8.3. Point-to-Point Communication#
The simplest communication patterns is Point-to-Point communication, which can be further divided into Blocking and Non-Blocking. When implementing Point-to-Point communication, two main considerations are:
How to identify different processes? For example, if you want the process of rank 0 to send a message to the process of rank 1.
What kind of data to send or receive? For example, 1024 integers.
Send and Receive#
Comm.send()
and Comm.recv()
are used for blocking send and receive, respectively.
The key parameters for Comm.send(obj, dest, tag=0)
are obj
and dest
. obj
is the data we want to send, and it can be a Python built-in data type such as list
and dict
, a NumPy ndarray
, or even CuPy data on a GPU. In MPI Hello World, we introduced communicator and rank, and you can use the rank number to locate a process. dest
is the rank number. tag
provides programmers with more control options. For example, the receiver can choose to only receive messages with specific tags.
Example 1: Send Python Object#
Here, we show how to send a Python object, which is serialized by pickle.
from mpi4py import MPI
comm = MPI.COMM_WORLD
rank = comm.Get_rank()
if rank == 0:
data = {'a': 7, 'b': 3.14}
comm.send(data, dest=1)
print(f"Sended: {data}, from rank: {rank}.")
elif rank == 1:
data = comm.recv(source=0)
print(f"Received: {data}, to rank: {rank}.")

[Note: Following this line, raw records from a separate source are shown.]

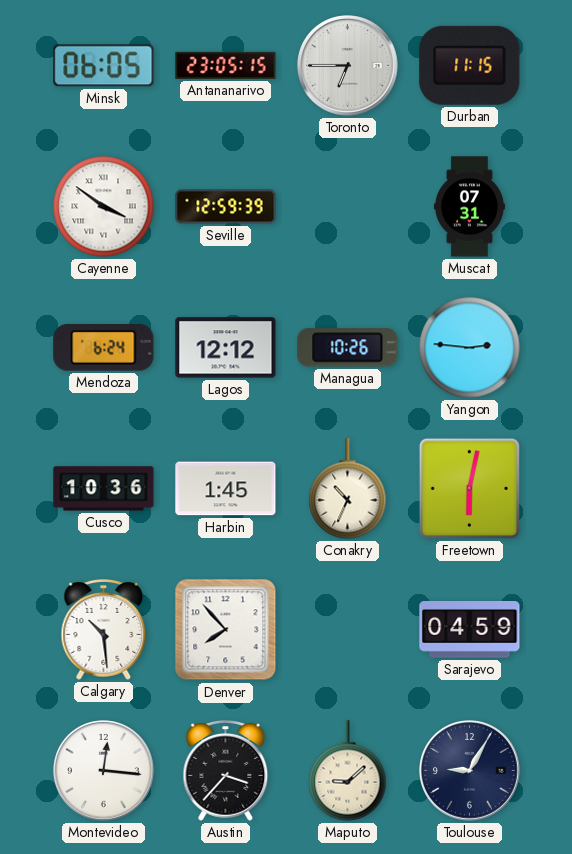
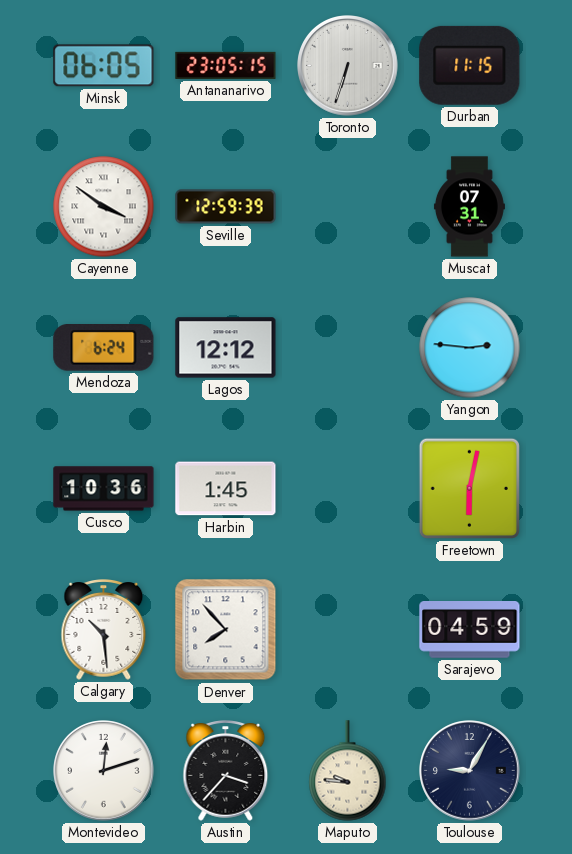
Toronto: 6:45 -> 6:33
Managua: 10:26 -> none
Conakry: 10:34 -> none
Montevideo: 12:16 -> 12:12
Maputo: 9:08 -> 9:46
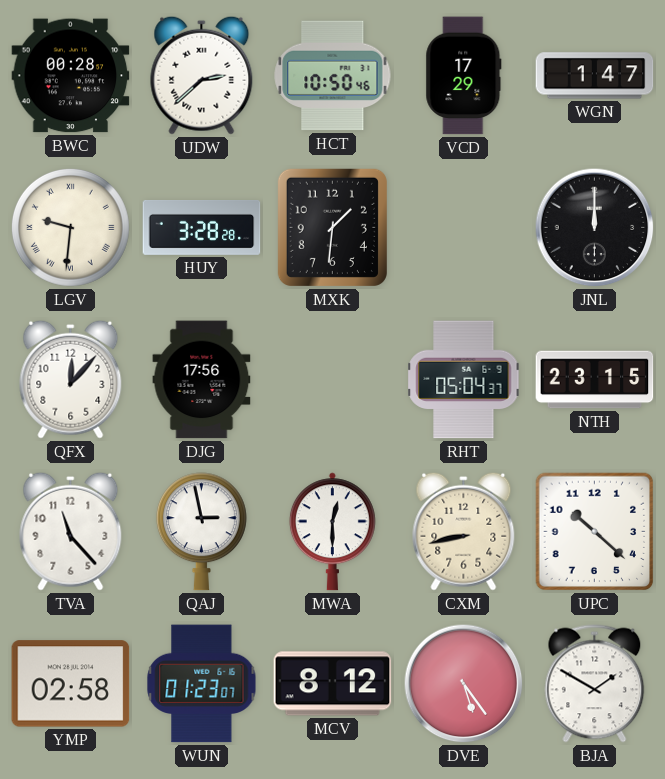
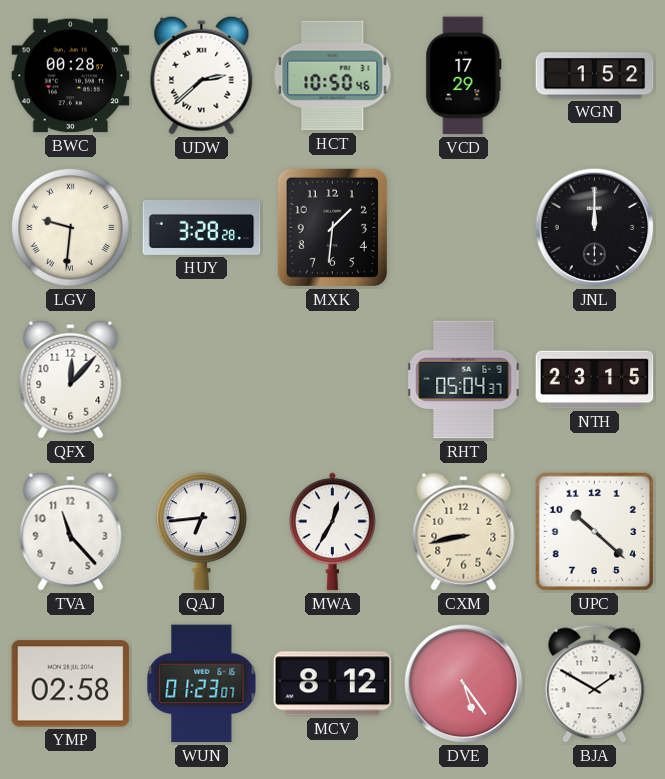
WGN: 1:47 -> 1:52
DJG: 17:56 -> none
QAJ: 2:58 -> 6:44
MWA: 12:30 -> 12:35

Save the code in a file named send-py-object.py
and launch it in the command line:
!mpiexec -np 2 python send-py-object.py
Sended: {'a': 7, 'b': 3.14}, from rank: 0.
Received: {'a': 7, 'b': 3.14}, to rank: 1.

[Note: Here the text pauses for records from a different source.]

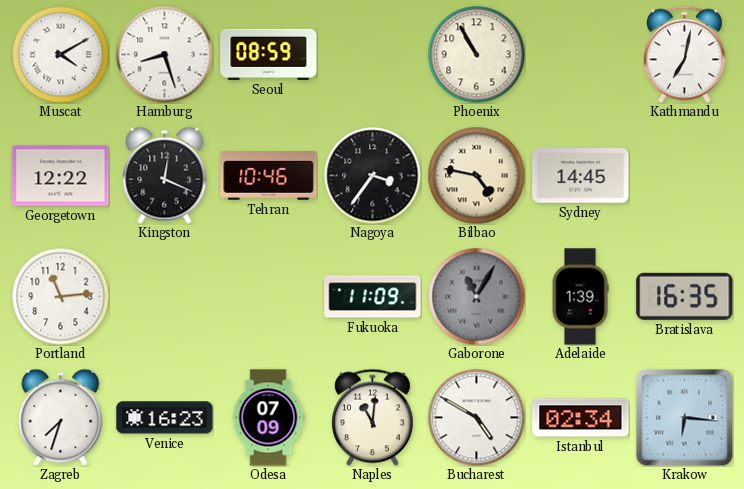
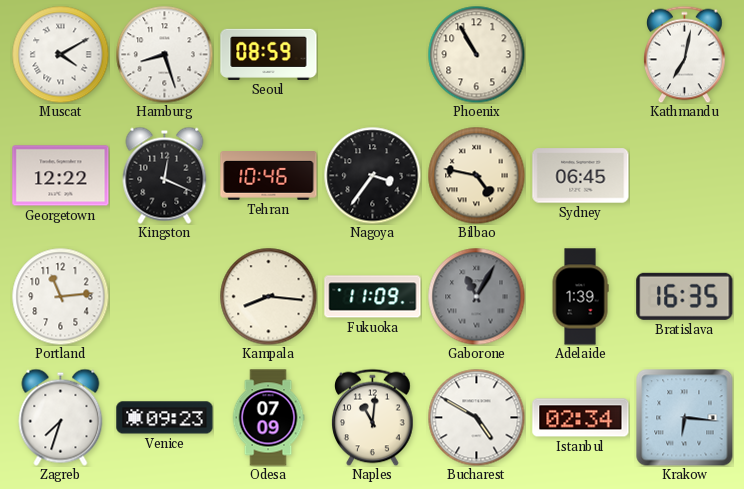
Sydney: 14:45 -> 06:45
Kampala: none -> 8:16
Venice: 16:23 -> 09:23
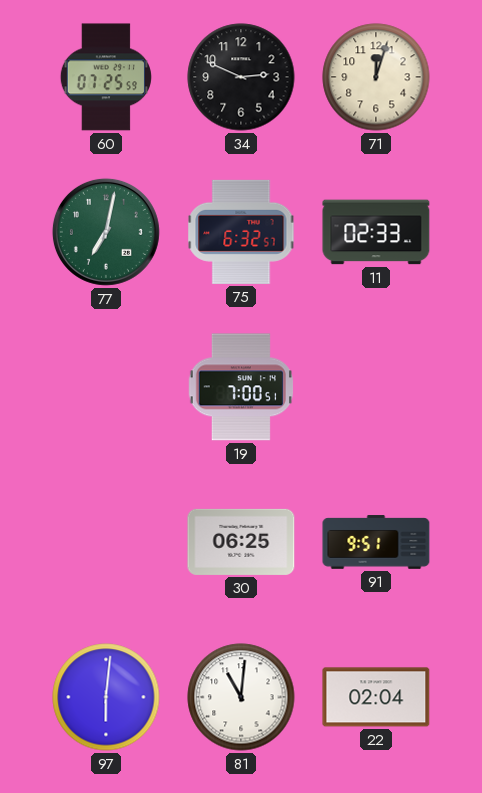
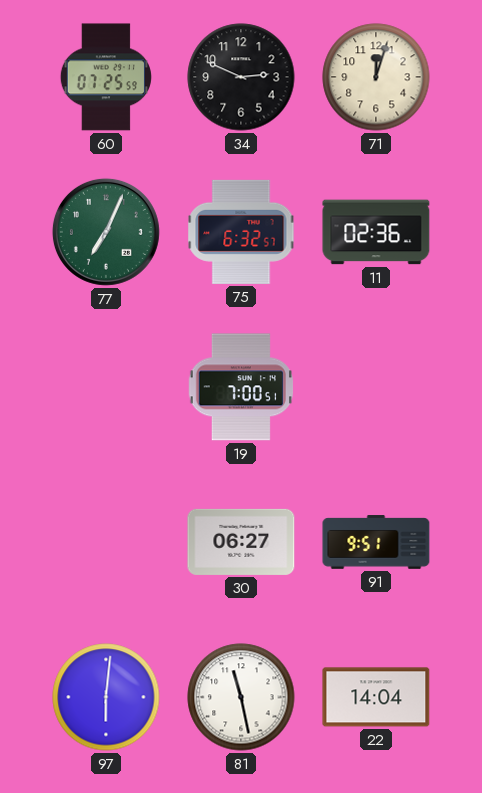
77: 7:02 -> 7:04
11: 02:33 -> 02:36
30: 06:25 -> 06:27
81: 11:01 -> 11:28
22: 02:04 -> 14:04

Example 2: Send NumPy ndarray
#
Send a NumPy ndarray
:
from mpi4py import MPI
import numpy as np
comm = MPI.COMM_WORLD
rank = comm.Get_rank()
# tell MPI data type is int
# dtype='i', i is short for INT
if rank == 0:
data = np.arange(10, dtype='i')
comm.Send([data, MPI.INT], dest=1)
print(f"Sended: {data}, from rank: {rank}.")
elif rank == 1:
data = np.empty(10, dtype='i')
comm.Recv([data, MPI.INT], source=0)
print(f"Received: {data}, to rank: {rank}.")
# MPI detects data type
if rank == 0:
data = np.arange(10, dtype=np.float64)
comm.Send(data, dest=1)
print(f"Sended: {data}, from rank: {rank}.")
elif rank == 1:
data = np.empty(10, dtype=np.float64)
comm.Recv(data, source=0)
print(f"Received: {data}, to rank: {rank}.")
Save as send-np.py
.
!mpiexec -np 2 python send-np.py
Sended: [0 1 2 3 4 5 6 7 8 9], from rank: 0.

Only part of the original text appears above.